Grazie a questi outsiders, e alla cerchia di loro amici di cui fanno parte fan dei vampiri, strafattoni e punkettone-buddhiste, il tempo al liceo passa più facilmente e per la prima volta nella sua vita, Charlie, inizia ad avere degli amici, ad andare alle feste, a provare le droghe, leggere eh, l'alcol, a provare la prima cotta e a divertirsi come un comune teen ager della sua età. Persino le sue malattie scompaiono. Ai lui però, i suoi amici sono tutti all'ultimo anno e lo abbandoneranno presto. Reggerà? Sopratutto anche quando un altro problema del passato riaffiorerà?
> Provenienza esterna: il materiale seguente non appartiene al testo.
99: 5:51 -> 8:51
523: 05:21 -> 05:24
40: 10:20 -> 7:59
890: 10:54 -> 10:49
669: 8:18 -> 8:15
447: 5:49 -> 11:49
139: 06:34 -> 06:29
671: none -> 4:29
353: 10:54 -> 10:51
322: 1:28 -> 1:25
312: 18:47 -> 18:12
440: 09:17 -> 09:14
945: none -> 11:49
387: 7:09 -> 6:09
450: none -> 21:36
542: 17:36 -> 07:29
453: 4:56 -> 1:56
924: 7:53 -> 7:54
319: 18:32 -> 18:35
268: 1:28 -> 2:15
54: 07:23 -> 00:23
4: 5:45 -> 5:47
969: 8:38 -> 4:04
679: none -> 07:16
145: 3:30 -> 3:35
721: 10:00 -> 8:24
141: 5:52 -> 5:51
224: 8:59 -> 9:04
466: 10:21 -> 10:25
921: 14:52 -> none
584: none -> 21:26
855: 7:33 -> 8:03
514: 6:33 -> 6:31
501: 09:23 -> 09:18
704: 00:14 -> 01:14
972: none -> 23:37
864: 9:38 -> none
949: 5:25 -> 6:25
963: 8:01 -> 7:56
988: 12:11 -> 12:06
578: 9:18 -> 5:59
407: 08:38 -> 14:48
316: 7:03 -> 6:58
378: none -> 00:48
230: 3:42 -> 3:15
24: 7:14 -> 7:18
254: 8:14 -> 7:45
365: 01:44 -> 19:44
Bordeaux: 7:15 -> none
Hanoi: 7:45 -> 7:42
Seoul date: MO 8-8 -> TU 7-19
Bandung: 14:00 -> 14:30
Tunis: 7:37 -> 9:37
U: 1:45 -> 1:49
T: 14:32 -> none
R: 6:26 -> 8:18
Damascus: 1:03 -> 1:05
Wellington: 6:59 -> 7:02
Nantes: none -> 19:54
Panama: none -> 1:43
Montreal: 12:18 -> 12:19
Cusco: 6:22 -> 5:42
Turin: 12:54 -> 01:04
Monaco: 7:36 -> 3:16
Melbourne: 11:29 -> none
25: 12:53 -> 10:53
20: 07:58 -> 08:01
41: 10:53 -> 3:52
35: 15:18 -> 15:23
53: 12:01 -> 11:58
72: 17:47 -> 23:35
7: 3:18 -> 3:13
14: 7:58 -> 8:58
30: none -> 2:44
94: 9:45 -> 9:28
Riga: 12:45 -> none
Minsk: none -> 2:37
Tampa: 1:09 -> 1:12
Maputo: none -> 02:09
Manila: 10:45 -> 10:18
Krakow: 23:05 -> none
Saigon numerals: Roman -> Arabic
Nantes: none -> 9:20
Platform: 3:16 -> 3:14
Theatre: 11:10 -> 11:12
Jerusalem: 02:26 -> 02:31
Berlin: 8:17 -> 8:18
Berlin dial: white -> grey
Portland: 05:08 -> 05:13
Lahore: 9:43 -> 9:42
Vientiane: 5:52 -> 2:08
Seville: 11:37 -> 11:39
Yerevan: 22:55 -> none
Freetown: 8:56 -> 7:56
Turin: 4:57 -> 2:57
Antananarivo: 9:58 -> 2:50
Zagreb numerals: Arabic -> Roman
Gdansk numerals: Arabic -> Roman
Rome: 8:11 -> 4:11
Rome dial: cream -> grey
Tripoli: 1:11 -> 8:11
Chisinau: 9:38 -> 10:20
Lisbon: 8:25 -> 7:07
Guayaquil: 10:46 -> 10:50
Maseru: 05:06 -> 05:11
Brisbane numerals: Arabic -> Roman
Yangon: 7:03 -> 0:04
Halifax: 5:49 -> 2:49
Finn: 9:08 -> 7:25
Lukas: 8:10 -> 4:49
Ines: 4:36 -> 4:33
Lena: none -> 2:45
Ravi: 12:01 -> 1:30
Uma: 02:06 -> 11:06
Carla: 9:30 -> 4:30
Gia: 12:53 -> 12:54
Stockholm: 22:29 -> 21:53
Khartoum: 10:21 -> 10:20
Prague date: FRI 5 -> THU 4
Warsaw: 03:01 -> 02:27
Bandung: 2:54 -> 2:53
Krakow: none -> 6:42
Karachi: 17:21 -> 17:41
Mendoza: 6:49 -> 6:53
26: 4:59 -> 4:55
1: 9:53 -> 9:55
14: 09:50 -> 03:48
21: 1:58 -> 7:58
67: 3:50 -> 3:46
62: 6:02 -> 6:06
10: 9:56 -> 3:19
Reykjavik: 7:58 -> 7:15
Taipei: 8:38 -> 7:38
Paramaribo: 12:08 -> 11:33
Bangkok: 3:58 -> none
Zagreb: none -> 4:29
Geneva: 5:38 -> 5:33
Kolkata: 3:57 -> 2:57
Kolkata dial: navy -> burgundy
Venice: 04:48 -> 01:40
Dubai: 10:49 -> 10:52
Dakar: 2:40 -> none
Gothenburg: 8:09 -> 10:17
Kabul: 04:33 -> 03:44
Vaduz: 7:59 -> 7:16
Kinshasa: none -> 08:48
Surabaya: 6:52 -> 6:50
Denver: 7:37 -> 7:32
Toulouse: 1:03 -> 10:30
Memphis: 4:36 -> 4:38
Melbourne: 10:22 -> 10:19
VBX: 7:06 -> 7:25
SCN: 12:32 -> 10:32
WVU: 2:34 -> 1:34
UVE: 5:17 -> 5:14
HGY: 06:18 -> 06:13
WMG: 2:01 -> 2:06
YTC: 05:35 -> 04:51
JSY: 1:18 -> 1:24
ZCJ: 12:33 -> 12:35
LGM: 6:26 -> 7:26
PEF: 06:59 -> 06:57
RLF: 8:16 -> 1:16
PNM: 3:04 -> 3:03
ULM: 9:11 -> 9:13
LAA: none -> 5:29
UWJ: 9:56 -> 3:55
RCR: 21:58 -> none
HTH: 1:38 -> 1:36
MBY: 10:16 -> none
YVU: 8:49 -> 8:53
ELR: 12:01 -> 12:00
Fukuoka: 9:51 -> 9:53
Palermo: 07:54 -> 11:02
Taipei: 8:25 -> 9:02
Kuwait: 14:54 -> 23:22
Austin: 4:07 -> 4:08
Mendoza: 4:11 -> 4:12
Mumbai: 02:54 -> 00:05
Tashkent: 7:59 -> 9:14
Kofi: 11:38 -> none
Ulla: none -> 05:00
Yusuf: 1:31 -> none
The perks of... è un libro di Chboski -no, l'ho scritto giusto, giuro- del 1999 che ottenne ai tempi un grande successo. E' il classico libro che, se letto da un ragazzo nella giusta fase della sua vita e nel giusto mood, può cambiargli la vita o accompagnarlo per un tratto di essa. Adesso Chboski ha deciso di farne un film e a differenza di tanti grandi scrittori e di tanti ottimi libri, è riuscito lui stesso a imporsi con gli studios e a dirigerlo lui, nonostante sia alla sua prima regia.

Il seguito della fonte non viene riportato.